FEATURE26 January 2022

The history of the data economy: The future of data

x Sponsored content on Research Live and in Impact magazine is editorially independent.
Find out more about advertising and sponsorship.

Data analytics Features Impact Innovations Technology

Data is now the fuel that drives business – identifying potential markets, shaping new products and targeting consumers. Impact has partnered with Significance, the magazine of the Royal Statistical Society, to jointly publish a series exploring the past, present and future of the data economy. In this fourth and final part, Timandra Harkness considers what the coming years have in store for the data industries.

The-future-of-data-crop

Do you want to feel special?
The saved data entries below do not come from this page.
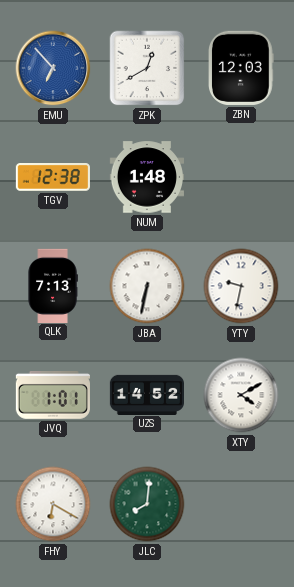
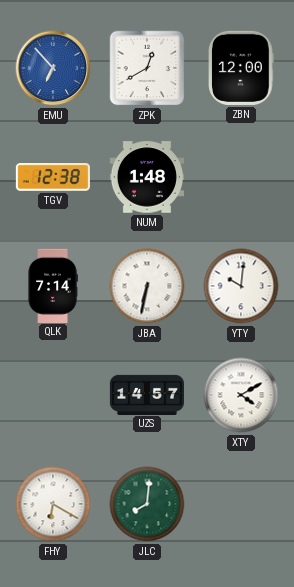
ZBN: 12:03 -> 12:00
QLK: 7:13 -> 7:14
YTY: 9:32 -> 10:01
JVQ: 1:01 -> none
UZS: 14:52 -> 14:57
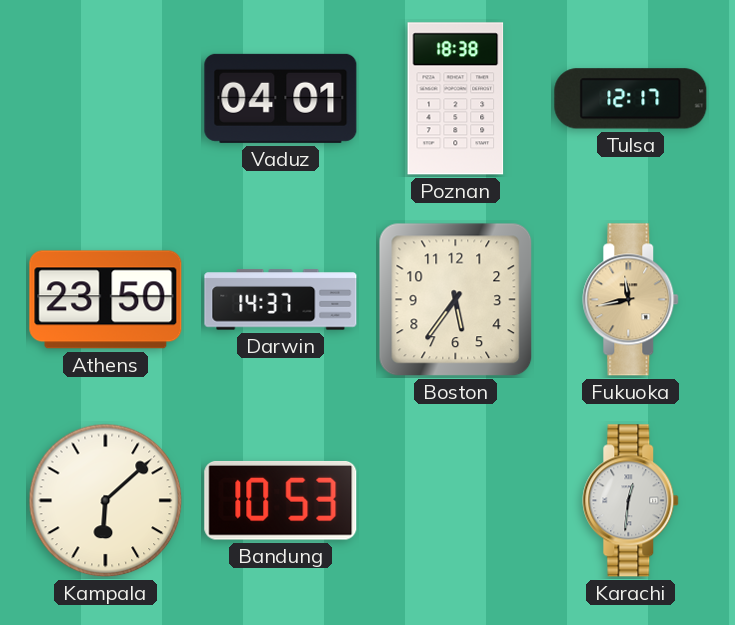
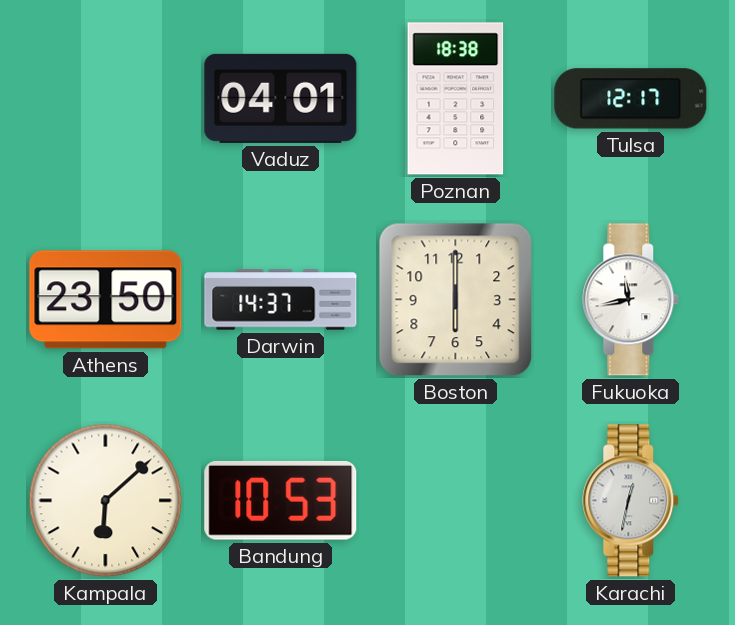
Boston: 5:36 -> 6:00
Fukuoka dial: champagne -> white
Karachi: 12:31 -> 12:32
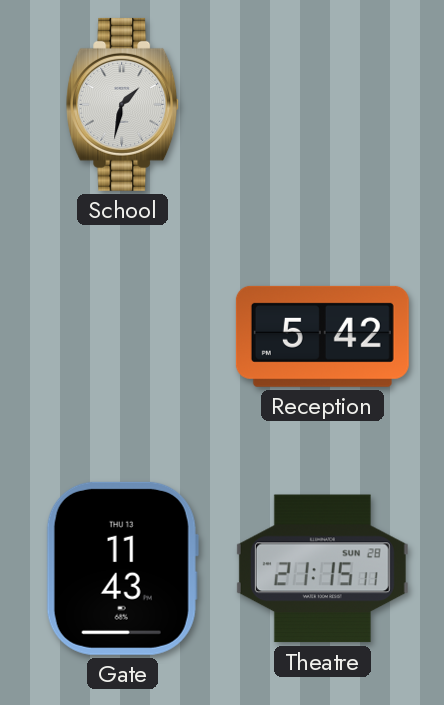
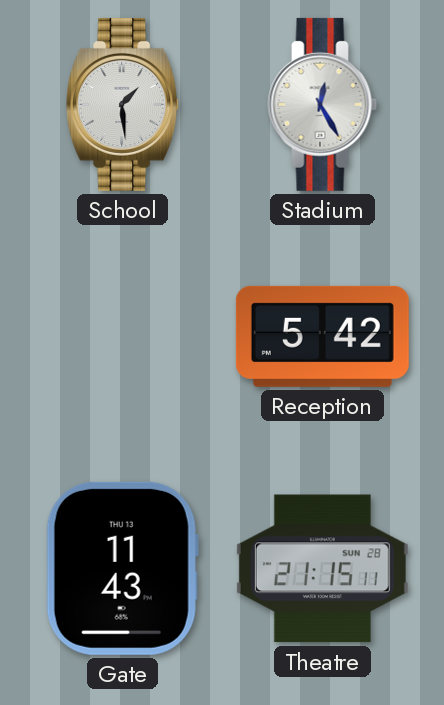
School: 1:32 -> 1:29
Stadium: none -> 12:25
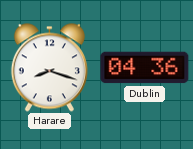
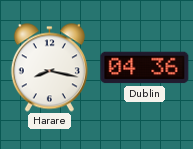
Harare: 8:18 -> 8:17
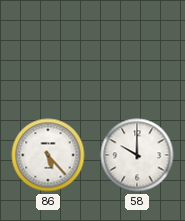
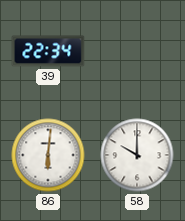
39: none -> 22:34
86: 5:23 -> 6:01
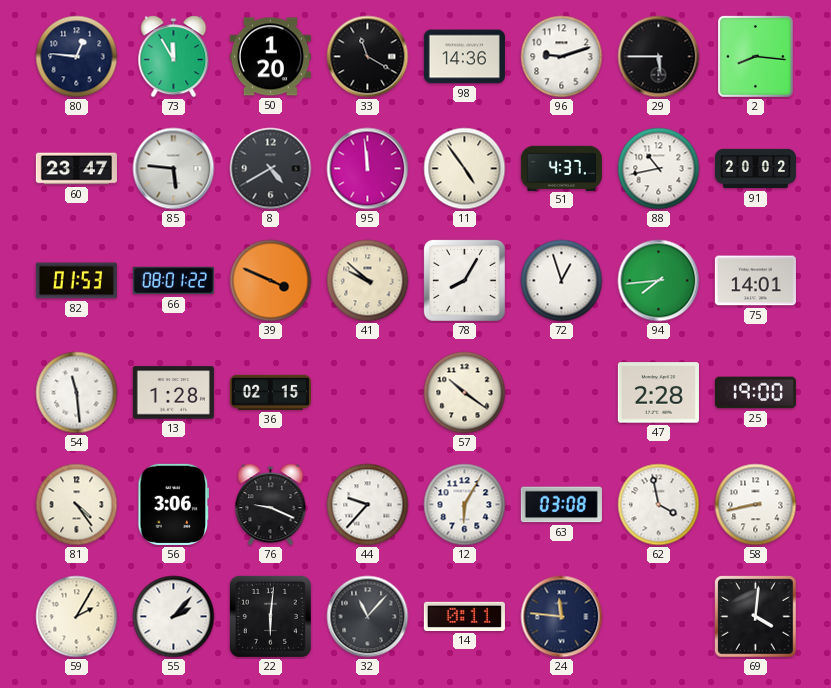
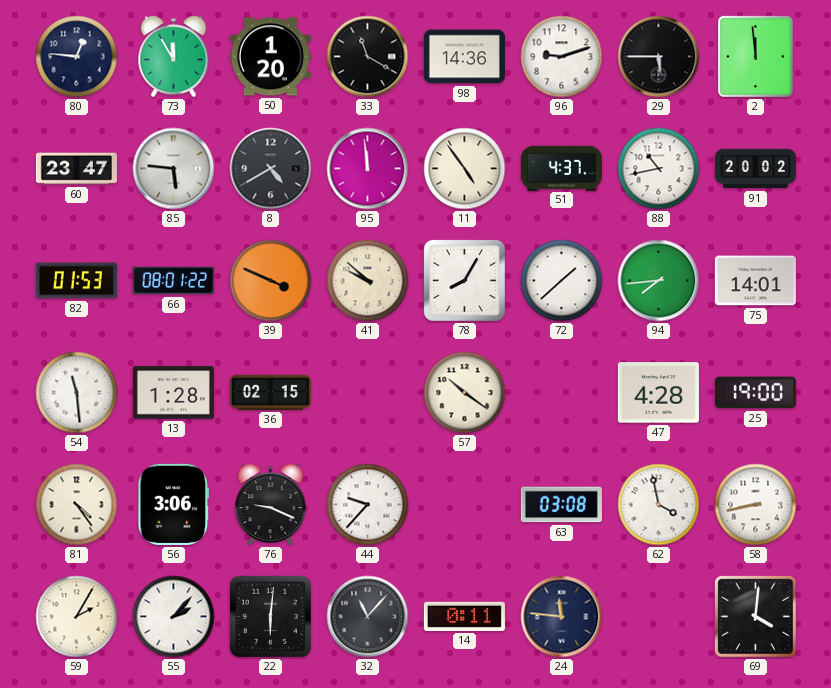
2: 8:16 -> 11:59
72: 12:57 -> 1:38
47: 2:28 -> 4:28
12: 6:05 -> none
Go to coveryourtracks.eff.org and click the ‘Test Your Browser’ button. That’s how I found out that my web browser fingerprint is unique among the 220,694 that the Electronic Frontier Foundation tested in the previous 45 days.
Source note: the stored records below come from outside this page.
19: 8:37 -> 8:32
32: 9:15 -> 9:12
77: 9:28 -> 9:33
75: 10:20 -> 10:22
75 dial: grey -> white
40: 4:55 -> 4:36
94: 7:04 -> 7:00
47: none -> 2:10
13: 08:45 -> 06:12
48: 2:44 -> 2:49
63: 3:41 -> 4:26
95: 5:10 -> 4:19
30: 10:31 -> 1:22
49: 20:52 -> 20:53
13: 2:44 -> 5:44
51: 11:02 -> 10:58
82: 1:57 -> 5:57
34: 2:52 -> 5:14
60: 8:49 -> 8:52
This was a surprise. It means that even if I refuse tracking cookies – which I do – advertisers can still follow me around different websites, using a combination of innocuous details such as my browser version, screen size, graphics setup and system fonts.

In short, getting rid of third-party cookies, as Google has promised to do from its Chrome browser by late 2023, will not bring the online data economy to a screeching halt. But that doesn’t mean things will carry on as before. Major changes are afoot in the data-driven industries, spurred by privacy concerns, tightening regulation, and technological advances.

Federated learning

In this series, we followed the progress of statistical and computing methods for drawing insights from data: from sampling to constructing an ‘n=all’ whole population model; from Victorian techniques of regression and dimension reduction to machine-learning models, the detailed workings of which are mysterious even to those who programme them.
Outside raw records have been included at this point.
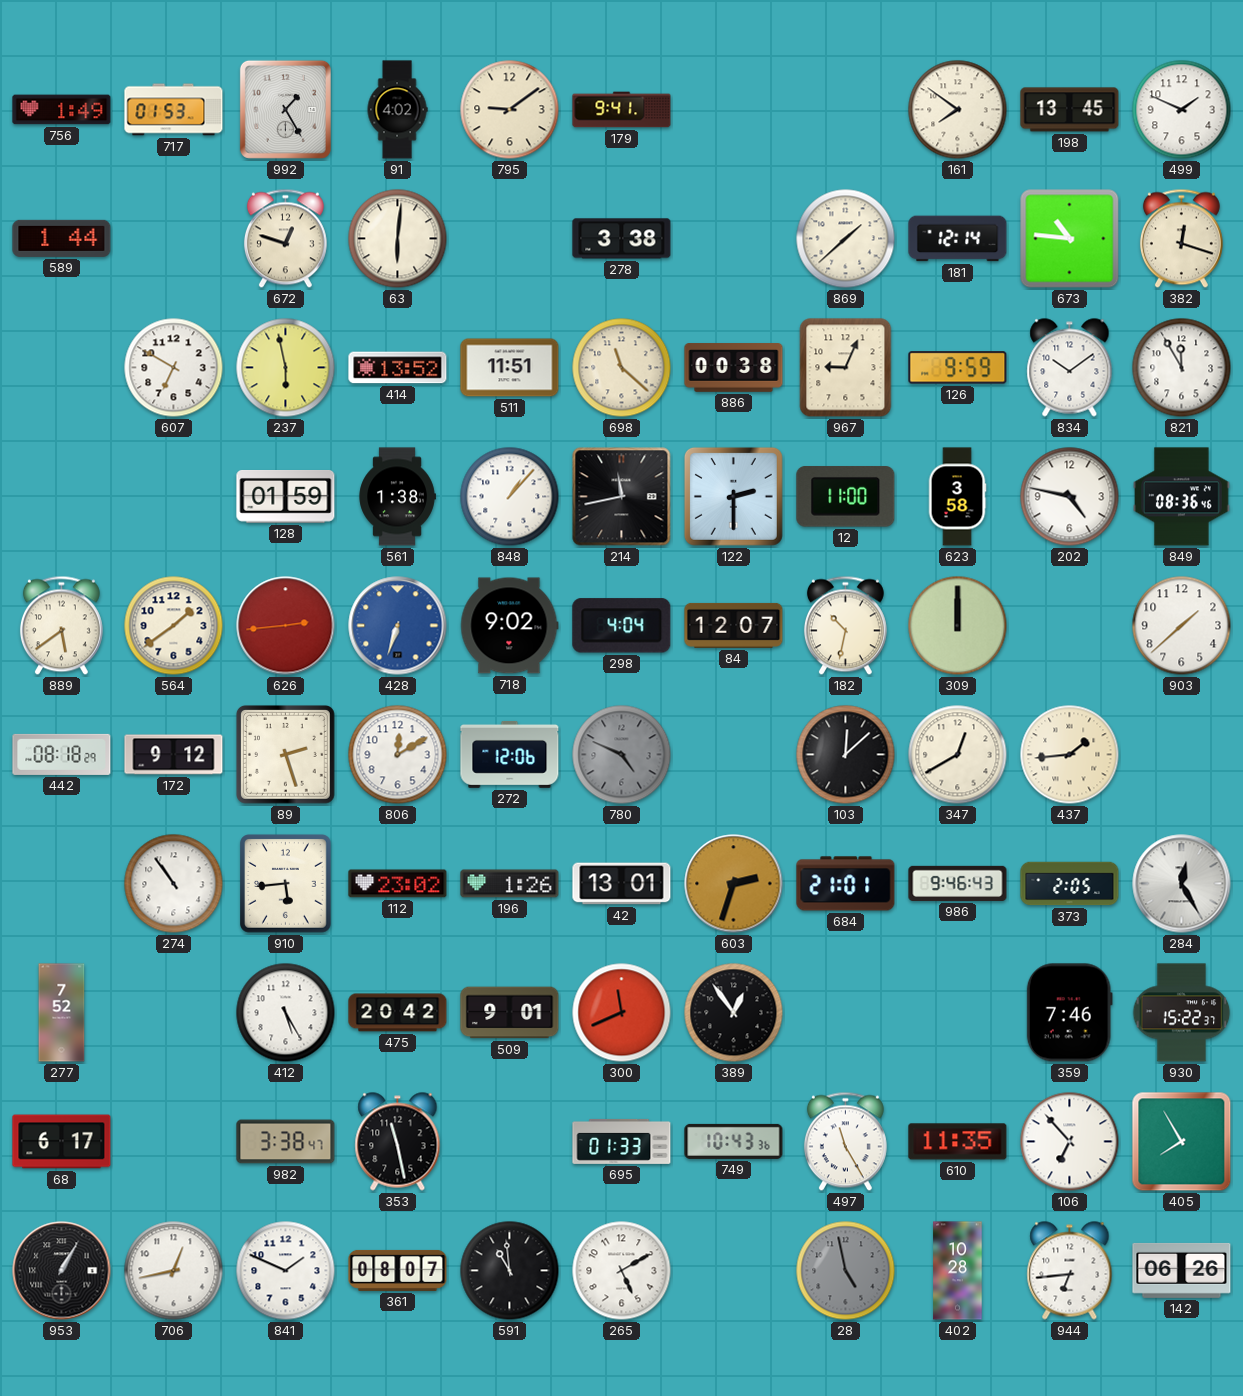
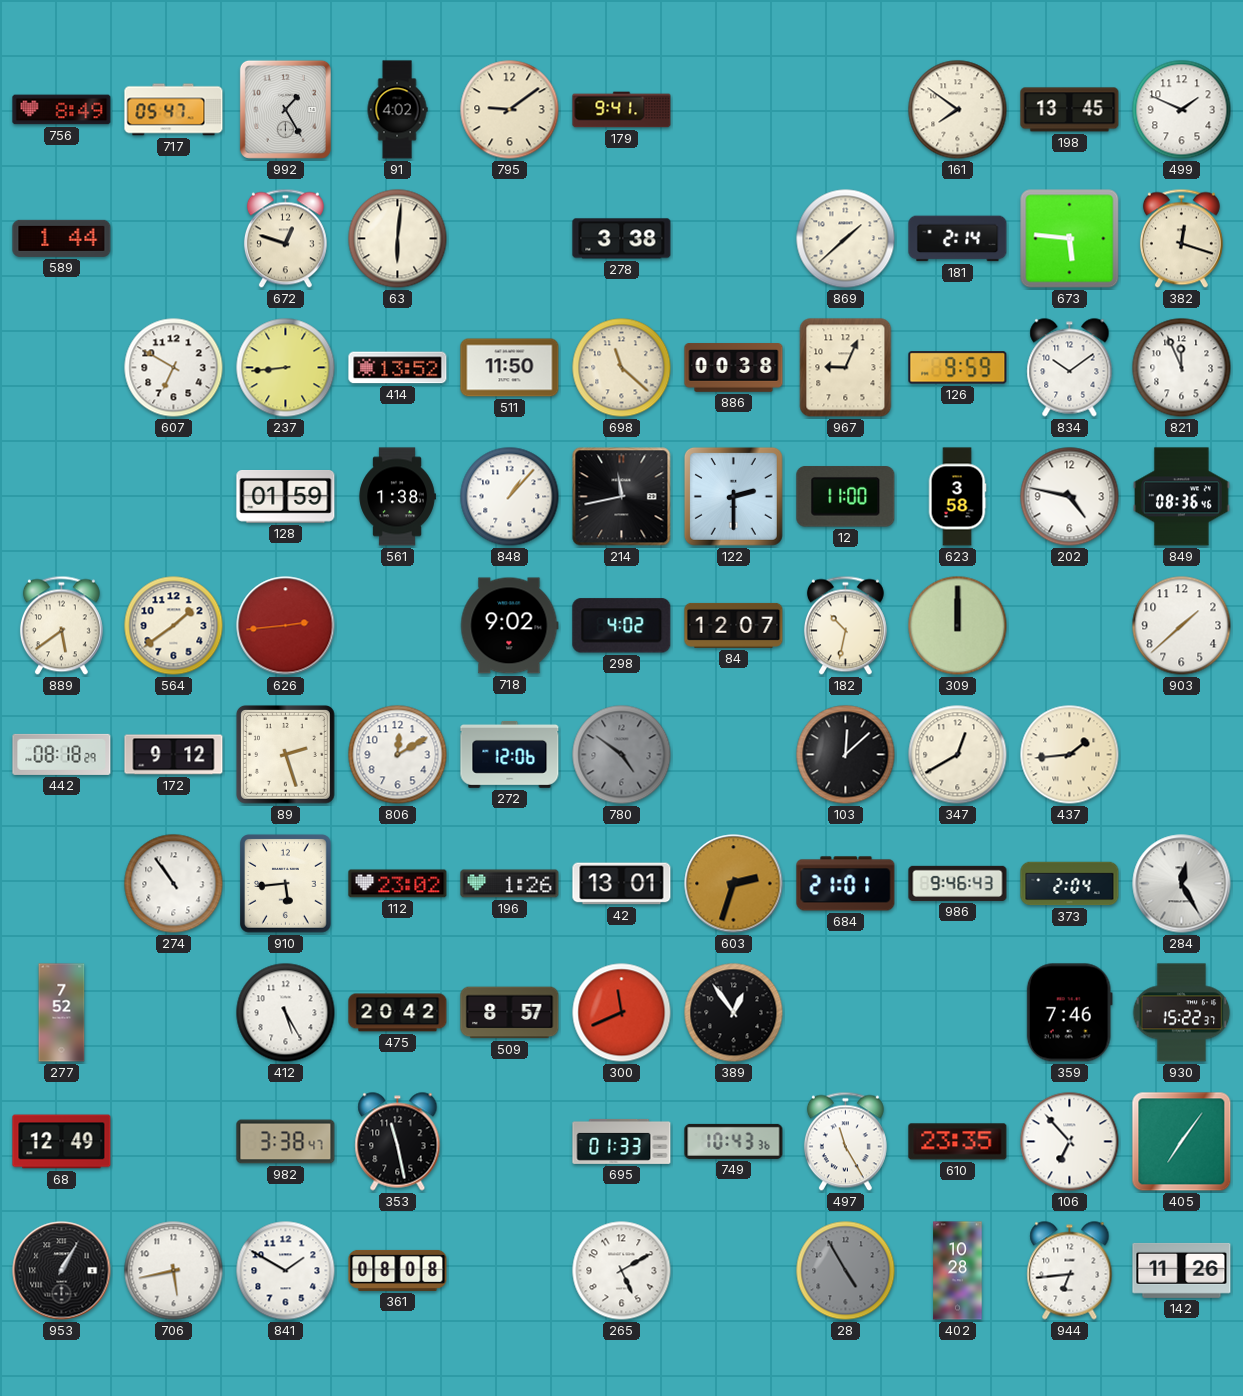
756: 1:49 -> 8:49
717: 01:53 -> 05:47
181: 12:14 -> 2:14
673: 10:46 -> 5:46
237: 5:58 -> 8:44
511: 11:51 -> 11:50
821: 11:55 -> 11:56
428: 6:33 -> none
298: 4:04 -> 4:02
780: 4:49 -> 4:51
373: 2:05 -> 2:04
509: 9:01 -> 8:57
68: 6:17 -> 12:49
610: 11:35 -> 23:35
405: 7:55 -> 7:06
706: 12:43 -> 5:43
841: 1:49 -> 1:50
361: 08:07 -> 08:08
591: 10:59 -> none
28: 4:58 -> 4:55
142: 06:26 -> 11:26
The next challenge for those using data to understand people will be to preserve people’s privacy and autonomy while drawing conclusions – if not about them personally, about relevant populations. Take Google’s cookie announcement. You might, cynically, suggest that it’s merely a way for Google to monopolise the ability to target adverts to you. But some of Google’s ‘Privacy Sandbox’ proposals have the potential to radically change how researchers and marketers work.

Fledge, developed by Google, is one potential solution to the problem of, say, being repeatedly targeted by car ads after you’ve researched a car online. It lets the user’s own browser automatically tag a topic of interest for a specified length of time. No central data store will flag the browser or shopper. It’s like wearing a lanyard at an event that says “talk to me about cars” but which you can take off at the end of the day, instead of being added to somebody’s marketing list forever.

Another of Google’s ideas is FLoC, or federated learning of cohorts. Like Fledge, FLoC moves away from the idea of allowing ad tech companies to amass browsing data on individual web users in a centralised pool. Instead, it creates many ‘cohorts’ of web browsers, grouped by patterns of activity. The web user’s own browser then calculates which of these cohorts corresponds most closely to its recent browsing history. That browser-selected cohort is used to target relevant ads to the browser, not the person, who can remain anonymous throughout. The system preserves practical anonymity by letting each user hide in a cohort of thousands of individuals.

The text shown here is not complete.